As an optional final step in Algorithm 1, one can add the final residual onto the solution after termination of the MBIR. This is similar to the inclusion of residual in DEFR [13], and is also used in radar imaging [33]. The advantage of this is to retain non-sparse low intensity but informative signal, which may otherwise be suppressed by the regularization, but is too small to contribute significant conjugate artifacts. For applications such as optical coherence elastography [34], retaining the low level speckle structure is critical for displacement tracking.

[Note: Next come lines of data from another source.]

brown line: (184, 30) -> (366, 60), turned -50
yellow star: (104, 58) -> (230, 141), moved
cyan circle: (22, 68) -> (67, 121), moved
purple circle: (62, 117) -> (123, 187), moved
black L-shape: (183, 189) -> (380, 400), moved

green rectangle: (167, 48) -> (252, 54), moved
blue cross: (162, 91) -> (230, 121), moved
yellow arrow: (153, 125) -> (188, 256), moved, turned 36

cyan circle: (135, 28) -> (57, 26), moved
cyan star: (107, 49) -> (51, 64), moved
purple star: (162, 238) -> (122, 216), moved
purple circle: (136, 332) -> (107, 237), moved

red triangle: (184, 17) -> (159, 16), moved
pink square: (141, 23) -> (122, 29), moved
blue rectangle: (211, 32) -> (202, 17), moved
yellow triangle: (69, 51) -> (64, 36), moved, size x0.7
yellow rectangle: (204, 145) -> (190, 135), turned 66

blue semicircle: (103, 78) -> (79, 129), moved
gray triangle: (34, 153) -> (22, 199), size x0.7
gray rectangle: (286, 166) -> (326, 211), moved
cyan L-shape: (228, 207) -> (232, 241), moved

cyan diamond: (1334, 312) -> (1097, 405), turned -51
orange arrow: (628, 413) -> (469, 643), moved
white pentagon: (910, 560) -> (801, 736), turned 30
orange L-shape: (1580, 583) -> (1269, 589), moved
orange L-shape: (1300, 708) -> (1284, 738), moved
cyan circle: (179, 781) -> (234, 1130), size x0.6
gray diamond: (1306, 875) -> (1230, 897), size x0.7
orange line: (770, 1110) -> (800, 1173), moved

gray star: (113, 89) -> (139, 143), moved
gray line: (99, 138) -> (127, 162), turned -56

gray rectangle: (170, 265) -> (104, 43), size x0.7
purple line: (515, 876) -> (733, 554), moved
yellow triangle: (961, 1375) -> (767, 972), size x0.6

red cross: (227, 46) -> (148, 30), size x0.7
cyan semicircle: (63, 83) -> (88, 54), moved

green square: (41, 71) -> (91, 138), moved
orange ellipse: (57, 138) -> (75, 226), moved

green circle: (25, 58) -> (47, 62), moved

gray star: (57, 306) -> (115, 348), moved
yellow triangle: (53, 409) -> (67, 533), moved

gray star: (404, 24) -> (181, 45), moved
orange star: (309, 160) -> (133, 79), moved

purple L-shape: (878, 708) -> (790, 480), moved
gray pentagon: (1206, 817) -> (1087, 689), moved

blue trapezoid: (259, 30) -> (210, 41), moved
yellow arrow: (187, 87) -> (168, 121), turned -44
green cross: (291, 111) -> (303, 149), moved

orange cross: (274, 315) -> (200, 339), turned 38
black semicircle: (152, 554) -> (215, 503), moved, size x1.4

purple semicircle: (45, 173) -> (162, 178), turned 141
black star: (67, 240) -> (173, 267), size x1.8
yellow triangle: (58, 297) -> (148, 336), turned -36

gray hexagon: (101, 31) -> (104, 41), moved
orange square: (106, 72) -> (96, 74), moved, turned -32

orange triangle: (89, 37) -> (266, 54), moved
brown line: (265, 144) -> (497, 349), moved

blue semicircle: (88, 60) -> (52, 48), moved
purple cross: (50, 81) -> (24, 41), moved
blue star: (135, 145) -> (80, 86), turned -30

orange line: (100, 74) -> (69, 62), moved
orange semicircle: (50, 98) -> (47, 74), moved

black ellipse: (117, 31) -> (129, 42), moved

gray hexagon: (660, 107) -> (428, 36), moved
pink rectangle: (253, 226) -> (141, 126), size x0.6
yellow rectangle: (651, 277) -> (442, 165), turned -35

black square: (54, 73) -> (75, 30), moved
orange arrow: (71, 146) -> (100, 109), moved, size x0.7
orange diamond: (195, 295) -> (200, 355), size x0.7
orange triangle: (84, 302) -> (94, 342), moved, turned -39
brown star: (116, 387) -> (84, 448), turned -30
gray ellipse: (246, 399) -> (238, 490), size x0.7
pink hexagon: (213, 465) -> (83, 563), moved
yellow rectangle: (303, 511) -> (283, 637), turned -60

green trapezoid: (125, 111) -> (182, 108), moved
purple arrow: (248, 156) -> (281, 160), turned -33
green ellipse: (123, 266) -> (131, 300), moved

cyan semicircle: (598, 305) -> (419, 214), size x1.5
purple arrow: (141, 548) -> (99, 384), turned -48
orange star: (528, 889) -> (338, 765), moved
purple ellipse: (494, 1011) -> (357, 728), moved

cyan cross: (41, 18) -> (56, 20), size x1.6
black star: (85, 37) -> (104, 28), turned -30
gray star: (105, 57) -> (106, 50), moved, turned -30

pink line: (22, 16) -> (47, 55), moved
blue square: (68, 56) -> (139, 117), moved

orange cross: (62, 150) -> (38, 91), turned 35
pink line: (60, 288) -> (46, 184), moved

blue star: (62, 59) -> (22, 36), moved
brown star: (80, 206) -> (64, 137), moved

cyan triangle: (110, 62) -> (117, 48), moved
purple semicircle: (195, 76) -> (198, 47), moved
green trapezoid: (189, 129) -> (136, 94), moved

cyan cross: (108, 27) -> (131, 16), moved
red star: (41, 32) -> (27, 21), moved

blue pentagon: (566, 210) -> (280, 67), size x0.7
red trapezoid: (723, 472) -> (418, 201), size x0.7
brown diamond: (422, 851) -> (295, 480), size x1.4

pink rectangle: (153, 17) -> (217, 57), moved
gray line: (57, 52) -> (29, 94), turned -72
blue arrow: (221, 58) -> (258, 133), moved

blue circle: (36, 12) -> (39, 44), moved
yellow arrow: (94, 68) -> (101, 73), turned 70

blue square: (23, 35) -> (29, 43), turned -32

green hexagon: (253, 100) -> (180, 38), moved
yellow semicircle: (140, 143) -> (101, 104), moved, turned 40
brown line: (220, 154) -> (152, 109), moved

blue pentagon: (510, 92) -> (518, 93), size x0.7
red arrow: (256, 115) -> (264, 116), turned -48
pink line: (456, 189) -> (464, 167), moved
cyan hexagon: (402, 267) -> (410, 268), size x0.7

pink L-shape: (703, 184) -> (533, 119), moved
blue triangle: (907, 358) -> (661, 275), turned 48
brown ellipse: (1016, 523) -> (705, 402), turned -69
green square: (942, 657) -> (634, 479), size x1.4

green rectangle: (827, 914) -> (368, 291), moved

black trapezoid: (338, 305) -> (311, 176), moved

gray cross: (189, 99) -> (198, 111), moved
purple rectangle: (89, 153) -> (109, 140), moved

Another advantage of including the residual term is that more aggressive regularization can be used within the MBIR optimization, which results in faster convergence and hence faster reconstruction speeds.

3.2 Efficient and robust ISAM through non-uniform FFT

The proposed approach requires repeated realization of the ISAM model within the optimization algorithm and therefore it is necessary to have an accurate yet efficient implementation of the ISAM operator. In this work, this is realized through the non-uniform FFT (NUFFT) algorithm [35].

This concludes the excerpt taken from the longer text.